Wednesday, April 23, 2014

Shirley

Simon Baker's little escapade with Winona serves as an example of why I do not utilize comedies all that often. I am interviewing a student this afternoon, and if the student doesn't work I talked with another resident's CNA, whose name is, in fact, Shirley (score a double entendre for Hazel, as I did not realize my post title was playing second base) and may simply wind up with her after my viola training with Craigslist.

At this point I anticipate offering the horn of Africa visitation rights while I take a fugue conniption in a sand dune. My mother was, cruelly put, skid marks in a fat lady's underwear, which is why I have not the least idea when it was last I wore panties, as I'm an impaction on a roll, like my ex, Frank, indolent on stained underliners. Taupin, of course, meant "Stinker," to be a subversive celebration of the sixties counter culture, but being the real thing is the source of much of my masochism: if not my father threatening my life, then my landlord always in a state of warfare. Never changes. I could stop writing and simply police my own odor borne clutter and it still would not change.
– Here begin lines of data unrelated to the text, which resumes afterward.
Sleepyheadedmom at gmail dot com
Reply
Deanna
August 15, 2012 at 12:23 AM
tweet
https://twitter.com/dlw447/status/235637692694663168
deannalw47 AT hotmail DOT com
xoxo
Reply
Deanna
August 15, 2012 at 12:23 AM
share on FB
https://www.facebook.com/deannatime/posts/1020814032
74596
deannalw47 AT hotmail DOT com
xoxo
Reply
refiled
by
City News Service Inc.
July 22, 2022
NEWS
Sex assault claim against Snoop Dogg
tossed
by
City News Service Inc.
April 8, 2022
I have a complex and graphic story I am working on still called "The Monsters That Go Bump" where I try to offer my readers a visual of my assault as it happened rather than abstracting it in an essay. I still get heart palpitations when I remember it. I based my main character on a dead social worker, but what I have to take care not to be too blatant about in a blog post I let all hell break loose in this fiction, and the crippled woman, under therapy for it in prison, kills her quite innocent attendant in revenge for the assault.
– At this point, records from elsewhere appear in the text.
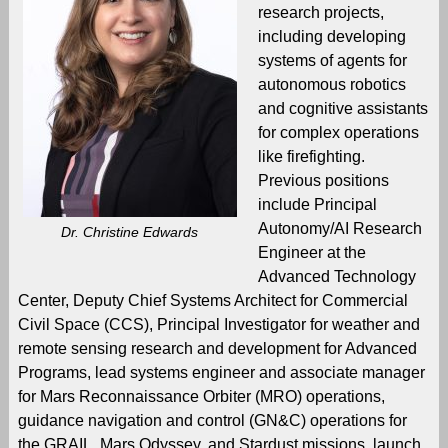
research projects,
including developing
systems of agents for
autonomous robotics
and cognitive assistants
for complex operations
like firefighting.
Previous positions
include Principal
Autonomy/AI Research
Dr. Christine Edwards
Engineer at the
Advanced Technology
Center, Deputy Chief Systems Architect for Commercial
Civil Space (CCS), Principal Investigator for weather and
remote sensing research and development for Advanced
Programs, lead systems engineer and associate manager
for Mars Reconnaissance Orbiter (MRO) operations,
guidance navigation and control (GN&C) operations for
the GRAIL, Mars Odyssey, and Stardust missions, launch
It is a hard story, one I may never finish and may fain find a publisher for, as I make no apologies for its glittering hatreds. Not that I plan any harm to any paraprofessionals, but I hate them all. Most of them. Hate is the one emotion that streams a constant in my fountain. This one woman who contacted me sounds incredibly devout, so upon turning it over she's a skip, almost an anachronism, much like Shirley Booth, in a dinosaur age.